* **Data shown**
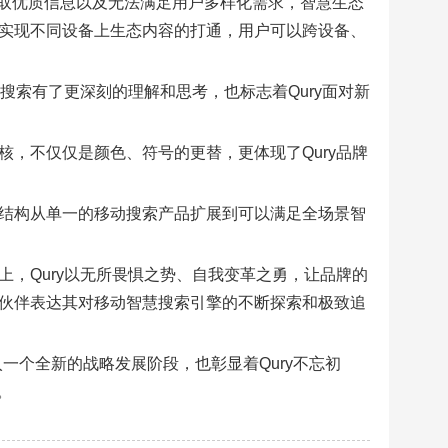
取优质信息以及无法满足用户多样化需求，智慧生态
，实现不同设备上生态内容的打通，用户可以跨设备、
慧搜索有了更深刻的理解和思考，也标志着Qury面对新
核，不仅仅是颜色、符号的更替，更体现了Qury品牌
品结构从单一的移动搜索产品扩展到可以满足全场景智
上，Qury以无所畏惧之势、自我变革之勇，让品牌的
作伙伴表达其对移动智慧搜索引擎的不断探索和极致追
入一个全新的战略发展阶段，也彰显着Qury不忘初
。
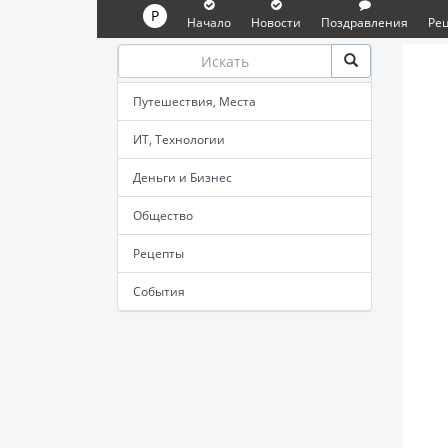
P
Начало
Новости
Поздравления
Ре
Путешествия, Места
ИТ, Технологии
Деньги и Бизнес
Общество
Рецепты
События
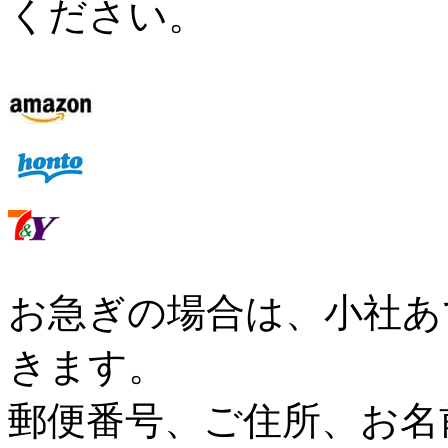
ください。
お急ぎの場合は、小社あ
きます。
郵便番号、ご住所、お名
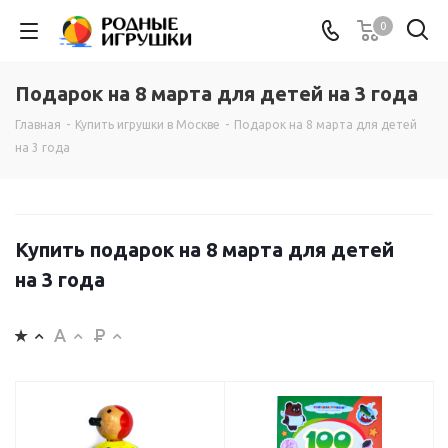
0
Подарок на 8 марта для детей на 3 года
Главная
-
Купить игрушки в Москве
-
Подарок на 8 марта для детей
на 3 года
Купить подарок на 8 марта для детей
на 3 года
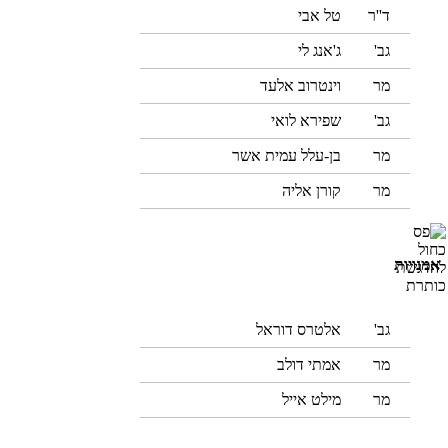
ד''ר
טל אבי
גב'
ג'אנג לי
מר
וינטרוב אלעד
גב'
שפירא לואי
מר
בן-עלל עמית אשר
מר
קורן אליה
אמנויות
גב'
אלטרס דוראל
מר
אמתי דולב
מר
מילט אייל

* **What is expected**
Retype the listing exactly and drop the pictures.

* **Task result**
取优质信息以及无法满足用户多样化需求，智慧生态
，实现不同设备上生态内容的打通，用户可以跨设备、
慧搜索有了更深刻的理解和思考，也标志着Qury面对新
核，不仅仅是颜色、符号的更替，更体现了Qury品牌
品结构从单一的移动搜索产品扩展到可以满足全场景智
上，Qury以无所畏惧之势、自我变革之勇，让品牌的
作伙伴表达其对移动智慧搜索引擎的不断探索和极致追
入一个全新的战略发展阶段，也彰显着Qury不忘初
。
P
Начало
Новости
Поздравления
Ре
Путешествия, Места
ИТ, Технологии
Деньги и Бизнес
Общество
Рецепты
События
ください。
お急ぎの場合は、小社あ
きます。
郵便番号、ご住所、お名
0
Подарок на 8 марта для детей на 3 года
Главная
-
Купить игрушки в Москве
-
Подарок на 8 марта для детей
на 3 года
Купить подарок на 8 марта для детей
на 3 года
ד''ר
טל אבי
גב'
ג'אנג לי
מר
וינטרוב אלעד
גב'
שפירא לואי
מר
בן-עלל עמית אשר
מר
קורן אליה
אמנויות
גב'
אלטרס דוראל
מר
אמתי דולב
מר
מילט אייל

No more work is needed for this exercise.